GIVEN RECORDS:
----

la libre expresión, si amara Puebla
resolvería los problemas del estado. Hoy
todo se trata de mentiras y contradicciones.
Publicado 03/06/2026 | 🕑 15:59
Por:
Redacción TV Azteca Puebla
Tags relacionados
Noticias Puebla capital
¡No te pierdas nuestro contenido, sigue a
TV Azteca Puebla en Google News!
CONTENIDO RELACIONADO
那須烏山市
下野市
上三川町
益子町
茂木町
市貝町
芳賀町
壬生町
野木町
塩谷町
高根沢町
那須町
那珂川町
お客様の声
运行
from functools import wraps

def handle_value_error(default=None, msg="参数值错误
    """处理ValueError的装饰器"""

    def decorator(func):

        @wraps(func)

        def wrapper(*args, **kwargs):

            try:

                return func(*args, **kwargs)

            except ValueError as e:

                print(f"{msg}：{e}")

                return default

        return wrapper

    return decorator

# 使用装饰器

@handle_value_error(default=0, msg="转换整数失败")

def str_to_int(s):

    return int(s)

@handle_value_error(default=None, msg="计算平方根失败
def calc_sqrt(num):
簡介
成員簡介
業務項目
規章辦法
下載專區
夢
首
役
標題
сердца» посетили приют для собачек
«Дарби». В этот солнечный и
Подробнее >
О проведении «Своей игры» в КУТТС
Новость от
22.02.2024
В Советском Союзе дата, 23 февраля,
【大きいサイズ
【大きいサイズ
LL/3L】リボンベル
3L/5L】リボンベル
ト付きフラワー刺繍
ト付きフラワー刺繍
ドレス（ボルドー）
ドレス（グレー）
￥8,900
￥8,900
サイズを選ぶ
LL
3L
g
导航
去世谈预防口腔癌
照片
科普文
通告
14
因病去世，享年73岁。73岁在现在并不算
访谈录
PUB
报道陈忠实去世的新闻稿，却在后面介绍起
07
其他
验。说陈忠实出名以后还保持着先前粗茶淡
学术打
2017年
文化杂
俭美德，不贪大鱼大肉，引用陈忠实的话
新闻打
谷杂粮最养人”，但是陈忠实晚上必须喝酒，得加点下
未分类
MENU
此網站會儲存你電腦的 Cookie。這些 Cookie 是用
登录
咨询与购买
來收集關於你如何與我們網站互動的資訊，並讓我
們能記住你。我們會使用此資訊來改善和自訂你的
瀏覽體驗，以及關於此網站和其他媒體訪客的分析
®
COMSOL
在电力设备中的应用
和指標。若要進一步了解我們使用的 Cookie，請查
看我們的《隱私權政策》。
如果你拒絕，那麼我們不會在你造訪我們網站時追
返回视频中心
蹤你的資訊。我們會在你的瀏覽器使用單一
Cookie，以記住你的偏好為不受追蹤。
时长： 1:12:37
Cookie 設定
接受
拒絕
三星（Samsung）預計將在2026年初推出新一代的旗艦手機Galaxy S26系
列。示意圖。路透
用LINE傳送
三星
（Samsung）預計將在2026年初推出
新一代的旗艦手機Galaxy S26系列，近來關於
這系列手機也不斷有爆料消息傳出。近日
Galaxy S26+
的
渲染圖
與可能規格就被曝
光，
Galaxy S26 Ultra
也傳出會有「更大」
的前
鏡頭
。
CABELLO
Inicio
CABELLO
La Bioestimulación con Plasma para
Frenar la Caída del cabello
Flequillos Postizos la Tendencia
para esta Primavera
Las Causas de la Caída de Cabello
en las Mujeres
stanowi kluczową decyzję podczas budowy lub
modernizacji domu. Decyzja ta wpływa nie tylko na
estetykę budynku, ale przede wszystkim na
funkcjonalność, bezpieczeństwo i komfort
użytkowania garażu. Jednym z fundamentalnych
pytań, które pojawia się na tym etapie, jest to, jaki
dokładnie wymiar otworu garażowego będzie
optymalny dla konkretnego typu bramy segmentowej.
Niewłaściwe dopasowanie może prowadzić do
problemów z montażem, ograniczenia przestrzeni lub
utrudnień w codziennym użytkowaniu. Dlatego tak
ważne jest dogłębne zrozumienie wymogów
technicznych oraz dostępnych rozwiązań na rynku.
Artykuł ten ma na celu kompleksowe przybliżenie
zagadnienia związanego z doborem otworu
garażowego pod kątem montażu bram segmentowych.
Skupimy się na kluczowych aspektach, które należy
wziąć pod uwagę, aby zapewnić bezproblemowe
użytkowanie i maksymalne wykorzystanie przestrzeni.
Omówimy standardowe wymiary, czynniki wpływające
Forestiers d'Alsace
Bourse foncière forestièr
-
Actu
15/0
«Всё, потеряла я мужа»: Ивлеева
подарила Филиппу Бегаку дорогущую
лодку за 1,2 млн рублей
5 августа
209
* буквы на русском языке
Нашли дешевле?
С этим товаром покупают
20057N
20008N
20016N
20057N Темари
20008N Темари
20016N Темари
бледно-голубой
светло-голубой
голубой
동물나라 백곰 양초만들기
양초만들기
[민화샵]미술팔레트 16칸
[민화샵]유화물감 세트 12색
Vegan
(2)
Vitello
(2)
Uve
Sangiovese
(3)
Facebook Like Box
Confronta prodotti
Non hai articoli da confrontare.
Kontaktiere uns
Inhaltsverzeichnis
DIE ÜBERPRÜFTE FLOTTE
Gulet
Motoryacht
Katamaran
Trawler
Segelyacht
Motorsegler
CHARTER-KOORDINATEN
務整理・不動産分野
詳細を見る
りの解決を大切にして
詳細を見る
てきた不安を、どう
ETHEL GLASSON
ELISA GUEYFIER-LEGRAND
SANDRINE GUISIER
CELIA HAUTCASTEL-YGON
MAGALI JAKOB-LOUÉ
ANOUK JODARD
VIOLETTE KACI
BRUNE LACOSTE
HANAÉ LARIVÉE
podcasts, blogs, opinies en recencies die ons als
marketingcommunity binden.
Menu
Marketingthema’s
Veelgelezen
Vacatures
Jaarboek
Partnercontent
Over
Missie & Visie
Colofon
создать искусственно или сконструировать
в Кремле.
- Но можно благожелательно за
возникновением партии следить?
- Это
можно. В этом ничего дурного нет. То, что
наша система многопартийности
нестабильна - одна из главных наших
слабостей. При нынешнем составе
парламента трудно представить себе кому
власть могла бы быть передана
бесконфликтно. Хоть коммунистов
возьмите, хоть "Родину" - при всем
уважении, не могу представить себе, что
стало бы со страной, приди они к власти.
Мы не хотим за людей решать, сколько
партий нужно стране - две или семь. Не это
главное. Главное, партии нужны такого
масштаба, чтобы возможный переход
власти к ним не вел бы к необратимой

----

TASK TO CARRY OUT:
Only lines that include "otworu" belong in the answer; return them from the entries above.

ANSWER BOX:
dokładnie wymiar otworu garażowego będzie
zagadnienia związanego z doborem otworu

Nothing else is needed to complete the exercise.